▸ **Required action**: Without the pictures, write out all the lines below exactly as they appear.

▼

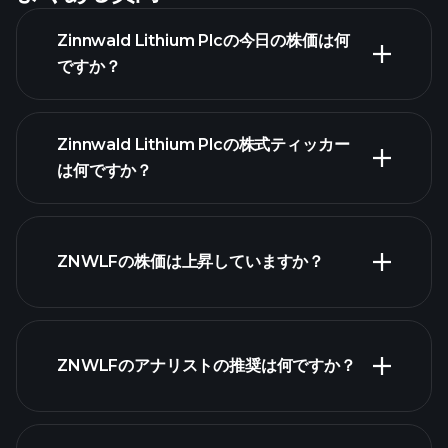
Zinnwald Lithium Plcの今日の株価は何
ですか？
Zinnwald Lithium Plcの株式ティッカー
は何ですか？
詳細チャー
ト
ZNWLFの株価は上昇していますか？
ZNWLFのアナリストの推奨は何ですか？
ZNWLFチャ
ート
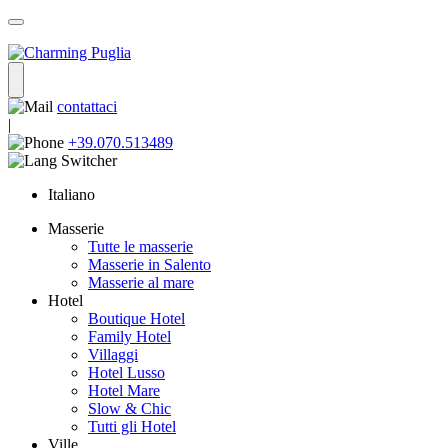
contattaci
|
+39.070.513489
Italiano
Masserie
Tutte le masserie
Masserie in Salento
Masserie al mare
Hotel
Boutique Hotel
Family Hotel
Villaggi
Hotel Lusso
Hotel Mare
Slow & Chic
Tutti gli Hotel
Ville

▲

▸ **Task response**:
Zinnwald Lithium Plcの今日の株価は何
ですか？
Zinnwald Lithium Plcの株式ティッカー
は何ですか？
詳細チャー
ト
ZNWLFの株価は上昇していますか？
ZNWLFのアナリストの推奨は何ですか？
ZNWLFチャ
ート
contattaci
|
+39.070.513489
Italiano
Masserie
Tutte le masserie
Masserie in Salento
Masserie al mare
Hotel
Boutique Hotel
Family Hotel
Villaggi
Hotel Lusso
Hotel Mare
Slow & Chic
Tutti gli Hotel
Ville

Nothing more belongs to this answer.